The response must consist of every line of the listing, reproduced verbatim.
········
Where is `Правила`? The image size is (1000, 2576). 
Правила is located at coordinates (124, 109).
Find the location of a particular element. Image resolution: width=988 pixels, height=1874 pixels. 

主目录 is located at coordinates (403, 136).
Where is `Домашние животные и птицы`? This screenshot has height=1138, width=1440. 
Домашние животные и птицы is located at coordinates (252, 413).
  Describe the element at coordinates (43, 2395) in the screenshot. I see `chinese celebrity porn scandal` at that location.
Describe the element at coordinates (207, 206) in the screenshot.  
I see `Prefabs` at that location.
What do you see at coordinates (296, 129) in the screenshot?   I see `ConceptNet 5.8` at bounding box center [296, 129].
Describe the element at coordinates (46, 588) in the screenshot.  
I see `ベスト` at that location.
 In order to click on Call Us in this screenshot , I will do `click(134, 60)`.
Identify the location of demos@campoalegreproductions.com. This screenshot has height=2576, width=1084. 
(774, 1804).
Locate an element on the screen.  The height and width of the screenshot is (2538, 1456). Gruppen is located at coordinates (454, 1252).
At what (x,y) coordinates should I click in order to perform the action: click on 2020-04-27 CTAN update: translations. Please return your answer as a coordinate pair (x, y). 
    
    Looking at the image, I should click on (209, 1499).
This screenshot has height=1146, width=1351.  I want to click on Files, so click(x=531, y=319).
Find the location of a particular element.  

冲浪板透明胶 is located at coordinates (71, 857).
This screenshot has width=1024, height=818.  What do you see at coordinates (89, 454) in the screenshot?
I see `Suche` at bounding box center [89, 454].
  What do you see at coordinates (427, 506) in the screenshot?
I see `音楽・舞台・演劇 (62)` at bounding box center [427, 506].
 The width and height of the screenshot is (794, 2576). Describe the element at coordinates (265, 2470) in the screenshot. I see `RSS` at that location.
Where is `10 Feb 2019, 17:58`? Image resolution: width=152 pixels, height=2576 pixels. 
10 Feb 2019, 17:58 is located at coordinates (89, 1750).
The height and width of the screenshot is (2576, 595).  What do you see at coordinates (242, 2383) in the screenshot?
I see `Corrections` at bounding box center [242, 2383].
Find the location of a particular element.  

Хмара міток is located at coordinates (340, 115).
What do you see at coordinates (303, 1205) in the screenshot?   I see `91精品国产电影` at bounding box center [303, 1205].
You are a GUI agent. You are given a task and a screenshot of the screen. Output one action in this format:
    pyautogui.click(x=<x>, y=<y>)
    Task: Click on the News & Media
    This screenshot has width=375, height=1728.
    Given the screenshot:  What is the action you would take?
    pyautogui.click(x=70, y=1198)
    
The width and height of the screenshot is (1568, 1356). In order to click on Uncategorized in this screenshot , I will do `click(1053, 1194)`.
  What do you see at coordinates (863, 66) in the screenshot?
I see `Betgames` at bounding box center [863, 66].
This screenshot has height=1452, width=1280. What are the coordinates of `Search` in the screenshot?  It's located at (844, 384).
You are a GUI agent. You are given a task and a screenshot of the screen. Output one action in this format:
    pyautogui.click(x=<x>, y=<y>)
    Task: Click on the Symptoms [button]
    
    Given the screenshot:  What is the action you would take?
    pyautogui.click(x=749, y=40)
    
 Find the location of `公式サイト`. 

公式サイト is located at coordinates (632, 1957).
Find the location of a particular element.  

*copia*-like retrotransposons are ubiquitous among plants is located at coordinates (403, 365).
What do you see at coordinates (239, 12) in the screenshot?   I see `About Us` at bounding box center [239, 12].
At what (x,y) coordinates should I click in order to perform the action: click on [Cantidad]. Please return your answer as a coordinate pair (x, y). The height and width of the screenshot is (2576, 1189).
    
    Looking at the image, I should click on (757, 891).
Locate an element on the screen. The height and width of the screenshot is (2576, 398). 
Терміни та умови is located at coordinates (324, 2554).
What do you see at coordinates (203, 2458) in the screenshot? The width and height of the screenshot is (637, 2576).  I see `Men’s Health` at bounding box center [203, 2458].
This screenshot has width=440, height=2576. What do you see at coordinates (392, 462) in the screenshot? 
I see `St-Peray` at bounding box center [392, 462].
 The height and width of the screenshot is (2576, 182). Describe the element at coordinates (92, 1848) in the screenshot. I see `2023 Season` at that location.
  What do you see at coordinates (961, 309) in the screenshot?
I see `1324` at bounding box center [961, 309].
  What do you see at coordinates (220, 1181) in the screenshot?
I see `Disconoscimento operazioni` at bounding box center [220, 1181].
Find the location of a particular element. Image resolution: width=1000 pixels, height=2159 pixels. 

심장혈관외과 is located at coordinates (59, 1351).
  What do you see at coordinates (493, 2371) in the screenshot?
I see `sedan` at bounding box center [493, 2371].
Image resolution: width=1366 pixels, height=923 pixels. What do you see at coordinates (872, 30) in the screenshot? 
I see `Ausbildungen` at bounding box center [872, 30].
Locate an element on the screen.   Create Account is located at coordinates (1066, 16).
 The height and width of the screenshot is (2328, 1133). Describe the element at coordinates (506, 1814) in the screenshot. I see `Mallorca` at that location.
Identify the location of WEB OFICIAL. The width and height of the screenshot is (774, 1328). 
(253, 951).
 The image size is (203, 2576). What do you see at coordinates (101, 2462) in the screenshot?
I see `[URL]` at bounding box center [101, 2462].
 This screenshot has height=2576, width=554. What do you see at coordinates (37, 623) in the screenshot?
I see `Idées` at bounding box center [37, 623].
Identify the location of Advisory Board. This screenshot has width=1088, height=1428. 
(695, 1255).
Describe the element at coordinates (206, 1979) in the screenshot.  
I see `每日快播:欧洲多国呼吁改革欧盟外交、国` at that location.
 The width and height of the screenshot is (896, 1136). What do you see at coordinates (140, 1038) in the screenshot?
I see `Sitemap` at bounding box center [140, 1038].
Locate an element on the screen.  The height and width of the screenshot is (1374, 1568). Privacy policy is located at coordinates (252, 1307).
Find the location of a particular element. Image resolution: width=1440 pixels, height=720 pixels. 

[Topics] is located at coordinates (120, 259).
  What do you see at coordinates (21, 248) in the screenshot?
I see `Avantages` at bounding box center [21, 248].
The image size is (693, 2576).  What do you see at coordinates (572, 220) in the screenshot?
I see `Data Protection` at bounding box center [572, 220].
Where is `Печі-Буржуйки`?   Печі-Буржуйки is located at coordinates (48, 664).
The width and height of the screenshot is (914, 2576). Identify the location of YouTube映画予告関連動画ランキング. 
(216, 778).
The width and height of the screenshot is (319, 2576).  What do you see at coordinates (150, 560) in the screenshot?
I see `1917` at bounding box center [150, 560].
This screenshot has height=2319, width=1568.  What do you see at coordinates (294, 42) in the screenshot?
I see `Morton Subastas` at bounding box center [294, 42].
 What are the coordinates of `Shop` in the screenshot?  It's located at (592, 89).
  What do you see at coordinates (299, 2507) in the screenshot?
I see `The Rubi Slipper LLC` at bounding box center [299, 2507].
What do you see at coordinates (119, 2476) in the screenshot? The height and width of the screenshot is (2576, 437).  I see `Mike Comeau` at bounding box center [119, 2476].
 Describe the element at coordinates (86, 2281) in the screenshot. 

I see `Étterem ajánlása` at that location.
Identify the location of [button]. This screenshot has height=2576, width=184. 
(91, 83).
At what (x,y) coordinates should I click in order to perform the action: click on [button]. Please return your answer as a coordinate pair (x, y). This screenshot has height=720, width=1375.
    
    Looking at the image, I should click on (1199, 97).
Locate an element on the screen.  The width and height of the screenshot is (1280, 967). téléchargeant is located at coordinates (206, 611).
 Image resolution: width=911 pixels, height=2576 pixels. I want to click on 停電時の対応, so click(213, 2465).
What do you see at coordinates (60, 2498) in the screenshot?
········
### Answer area
Where is `Правила`? The image size is (1000, 2576). 
Правила is located at coordinates (124, 109).
Find the location of a particular element. Image resolution: width=988 pixels, height=1874 pixels. 

主目录 is located at coordinates (403, 136).
Where is `Домашние животные и птицы`? This screenshot has height=1138, width=1440. 
Домашние животные и птицы is located at coordinates (252, 413).
  Describe the element at coordinates (43, 2395) in the screenshot. I see `chinese celebrity porn scandal` at that location.
Describe the element at coordinates (207, 206) in the screenshot.  
I see `Prefabs` at that location.
What do you see at coordinates (296, 129) in the screenshot?   I see `ConceptNet 5.8` at bounding box center [296, 129].
Describe the element at coordinates (46, 588) in the screenshot.  
I see `ベスト` at that location.
 In order to click on Call Us in this screenshot , I will do `click(134, 60)`.
Identify the location of demos@campoalegreproductions.com. This screenshot has height=2576, width=1084. 
(774, 1804).
Locate an element on the screen.  The height and width of the screenshot is (2538, 1456). Gruppen is located at coordinates (454, 1252).
At what (x,y) coordinates should I click in order to perform the action: click on 2020-04-27 CTAN update: translations. Please return your answer as a coordinate pair (x, y). 
    
    Looking at the image, I should click on (209, 1499).
This screenshot has height=1146, width=1351.  I want to click on Files, so click(x=531, y=319).
Find the location of a particular element.  

冲浪板透明胶 is located at coordinates (71, 857).
This screenshot has width=1024, height=818.  What do you see at coordinates (89, 454) in the screenshot?
I see `Suche` at bounding box center [89, 454].
  What do you see at coordinates (427, 506) in the screenshot?
I see `音楽・舞台・演劇 (62)` at bounding box center [427, 506].
 The width and height of the screenshot is (794, 2576). Describe the element at coordinates (265, 2470) in the screenshot. I see `RSS` at that location.
Where is `10 Feb 2019, 17:58`? Image resolution: width=152 pixels, height=2576 pixels. 
10 Feb 2019, 17:58 is located at coordinates (89, 1750).
The height and width of the screenshot is (2576, 595).  What do you see at coordinates (242, 2383) in the screenshot?
I see `Corrections` at bounding box center [242, 2383].
Find the location of a particular element.  

Хмара міток is located at coordinates (340, 115).
What do you see at coordinates (303, 1205) in the screenshot?   I see `91精品国产电影` at bounding box center [303, 1205].
You are a GUI agent. You are given a task and a screenshot of the screen. Output one action in this format:
    pyautogui.click(x=<x>, y=<y>)
    Task: Click on the News & Media
    This screenshot has width=375, height=1728.
    Given the screenshot:  What is the action you would take?
    pyautogui.click(x=70, y=1198)
    
The width and height of the screenshot is (1568, 1356). In order to click on Uncategorized in this screenshot , I will do `click(1053, 1194)`.
  What do you see at coordinates (863, 66) in the screenshot?
I see `Betgames` at bounding box center [863, 66].
This screenshot has height=1452, width=1280. What are the coordinates of `Search` in the screenshot?  It's located at (844, 384).
You are a GUI agent. You are given a task and a screenshot of the screen. Output one action in this format:
    pyautogui.click(x=<x>, y=<y>)
    Task: Click on the Symptoms [button]
    
    Given the screenshot:  What is the action you would take?
    pyautogui.click(x=749, y=40)
    
 Find the location of `公式サイト`. 

公式サイト is located at coordinates (632, 1957).
Find the location of a particular element.  

*copia*-like retrotransposons are ubiquitous among plants is located at coordinates (403, 365).
What do you see at coordinates (239, 12) in the screenshot?   I see `About Us` at bounding box center [239, 12].
At what (x,y) coordinates should I click in order to perform the action: click on [Cantidad]. Please return your answer as a coordinate pair (x, y). The height and width of the screenshot is (2576, 1189).
    
    Looking at the image, I should click on (757, 891).
Locate an element on the screen. The height and width of the screenshot is (2576, 398). 
Терміни та умови is located at coordinates (324, 2554).
What do you see at coordinates (203, 2458) in the screenshot? The width and height of the screenshot is (637, 2576).  I see `Men’s Health` at bounding box center [203, 2458].
This screenshot has width=440, height=2576. What do you see at coordinates (392, 462) in the screenshot? 
I see `St-Peray` at bounding box center [392, 462].
 The height and width of the screenshot is (2576, 182). Describe the element at coordinates (92, 1848) in the screenshot. I see `2023 Season` at that location.
  What do you see at coordinates (961, 309) in the screenshot?
I see `1324` at bounding box center [961, 309].
  What do you see at coordinates (220, 1181) in the screenshot?
I see `Disconoscimento operazioni` at bounding box center [220, 1181].
Find the location of a particular element. Image resolution: width=1000 pixels, height=2159 pixels. 

심장혈관외과 is located at coordinates (59, 1351).
  What do you see at coordinates (493, 2371) in the screenshot?
I see `sedan` at bounding box center [493, 2371].
Image resolution: width=1366 pixels, height=923 pixels. What do you see at coordinates (872, 30) in the screenshot? 
I see `Ausbildungen` at bounding box center [872, 30].
Locate an element on the screen.   Create Account is located at coordinates (1066, 16).
 The height and width of the screenshot is (2328, 1133). Describe the element at coordinates (506, 1814) in the screenshot. I see `Mallorca` at that location.
Identify the location of WEB OFICIAL. The width and height of the screenshot is (774, 1328). 
(253, 951).
 The image size is (203, 2576). What do you see at coordinates (101, 2462) in the screenshot?
I see `[URL]` at bounding box center [101, 2462].
 This screenshot has height=2576, width=554. What do you see at coordinates (37, 623) in the screenshot?
I see `Idées` at bounding box center [37, 623].
Identify the location of Advisory Board. This screenshot has width=1088, height=1428. 
(695, 1255).
Describe the element at coordinates (206, 1979) in the screenshot.  
I see `每日快播:欧洲多国呼吁改革欧盟外交、国` at that location.
 The width and height of the screenshot is (896, 1136). What do you see at coordinates (140, 1038) in the screenshot?
I see `Sitemap` at bounding box center [140, 1038].
Locate an element on the screen.  The height and width of the screenshot is (1374, 1568). Privacy policy is located at coordinates (252, 1307).
Find the location of a particular element. Image resolution: width=1440 pixels, height=720 pixels. 

[Topics] is located at coordinates (120, 259).
  What do you see at coordinates (21, 248) in the screenshot?
I see `Avantages` at bounding box center [21, 248].
The image size is (693, 2576).  What do you see at coordinates (572, 220) in the screenshot?
I see `Data Protection` at bounding box center [572, 220].
Where is `Печі-Буржуйки`?   Печі-Буржуйки is located at coordinates (48, 664).
The width and height of the screenshot is (914, 2576). Identify the location of YouTube映画予告関連動画ランキング. 
(216, 778).
The width and height of the screenshot is (319, 2576).  What do you see at coordinates (150, 560) in the screenshot?
I see `1917` at bounding box center [150, 560].
This screenshot has height=2319, width=1568.  What do you see at coordinates (294, 42) in the screenshot?
I see `Morton Subastas` at bounding box center [294, 42].
 What are the coordinates of `Shop` in the screenshot?  It's located at (592, 89).
  What do you see at coordinates (299, 2507) in the screenshot?
I see `The Rubi Slipper LLC` at bounding box center [299, 2507].
What do you see at coordinates (119, 2476) in the screenshot? The height and width of the screenshot is (2576, 437).  I see `Mike Comeau` at bounding box center [119, 2476].
 Describe the element at coordinates (86, 2281) in the screenshot. 

I see `Étterem ajánlása` at that location.
Identify the location of [button]. This screenshot has height=2576, width=184. 
(91, 83).
At what (x,y) coordinates should I click in order to perform the action: click on [button]. Please return your answer as a coordinate pair (x, y). This screenshot has height=720, width=1375.
    
    Looking at the image, I should click on (1199, 97).
Locate an element on the screen.  The width and height of the screenshot is (1280, 967). téléchargeant is located at coordinates (206, 611).
 Image resolution: width=911 pixels, height=2576 pixels. I want to click on 停電時の対応, so click(213, 2465).
What do you see at coordinates (60, 2498) in the screenshot?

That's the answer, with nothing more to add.